=== LISTED ENTRIES ===

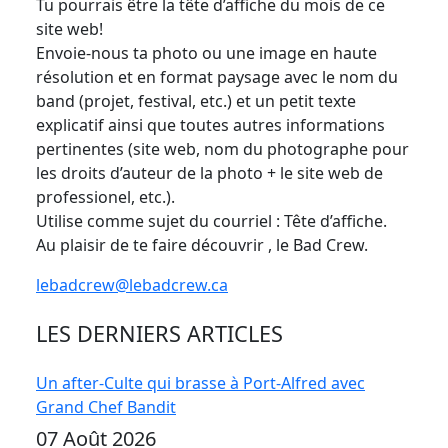
Tu pourrais être la tête d’affiche du mois de ce
site web!
Envoie-nous ta photo ou une image en haute
résolution et en format paysage avec le nom du
band (projet, festival, etc.) et un petit texte
explicatif ainsi que toutes autres informations
pertinentes (site web, nom du photographe pour
les droits d’auteur de la photo + le site web de
professionel, etc.).
Utilise comme sujet du courriel : Tête d’affiche.
Au plaisir de te faire découvrir , le Bad Crew.
lebadcrew@lebadcrew.ca
LES DERNIERS ARTICLES
Un after-Culte qui brasse à Port-Alfred avec
Grand Chef Bandit
07 Août 2026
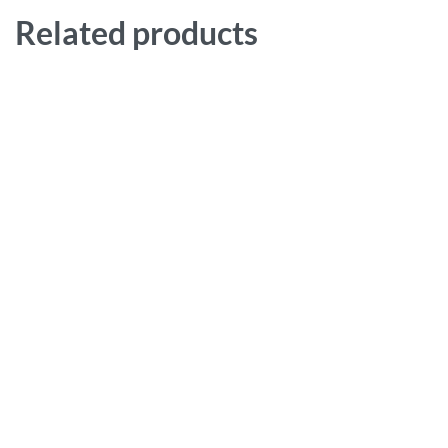
Related products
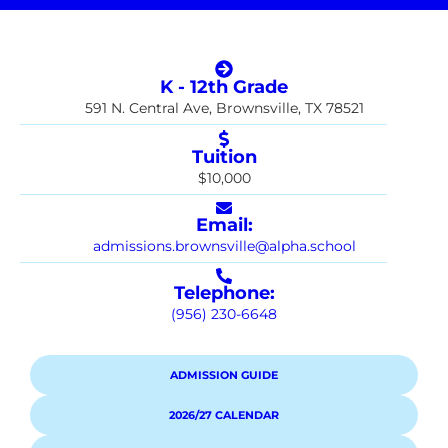
K - 12th Grade
591 N. Central Ave, Brownsville, TX 78521
Tuition
$10,000
Email:
admissions.brownsville@alpha.school
Telephone:
(956) 230-6648
ADMISSION GUIDE
2026/27 CALENDAR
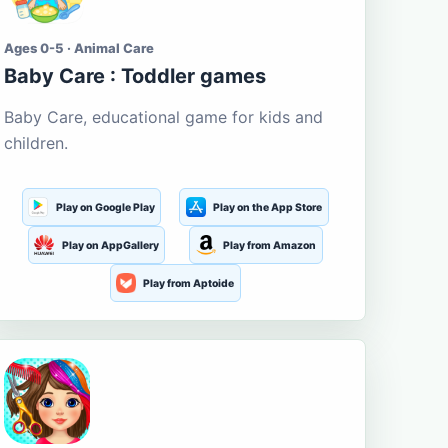
Ages 0-5 · Animal Care
Baby Care : Toddler games
Baby Care, educational game for kids and
children.
Play on Google Play
Play on the App Store
Play on AppGallery
Play from Amazon
Play from Aptoide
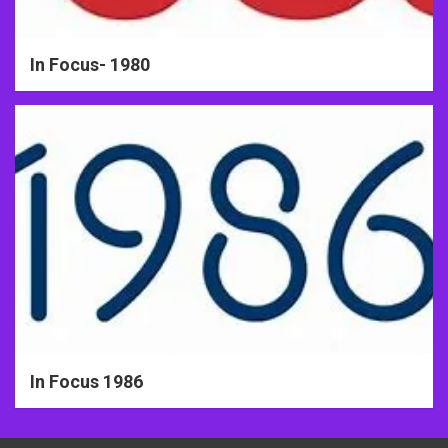
In Focus- 1980
In Focus 1986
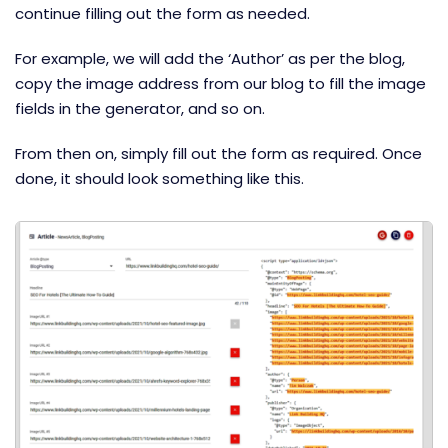
continue filling out the form as needed.
For example, we will add the ‘Author’ as per the blog,
copy the image address from our blog to fill the image
fields in the generator, and so on.
From then on, simply fill out the form as required. Once
done, it should look something like this.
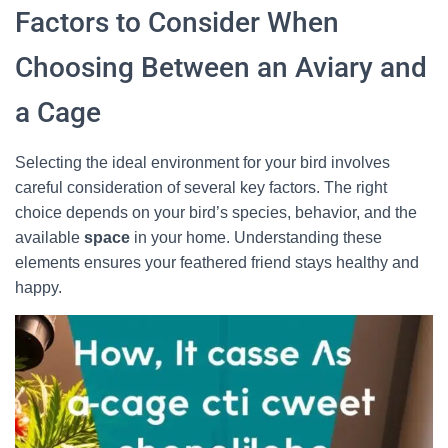
Factors to Consider When
Choosing Between an Aviary and
a Cage
Selecting the ideal environment for your bird involves
careful consideration of several key factors. The right
choice depends on your bird’s species, behavior, and the
available
space
in your home. Understanding these
elements ensures your feathered friend stays healthy and
happy.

===

PROBLEM TO SOLVE:
A bare number is the expected answer: the tally of lines in the records above holding "image".

WORKED SOLUTION:
2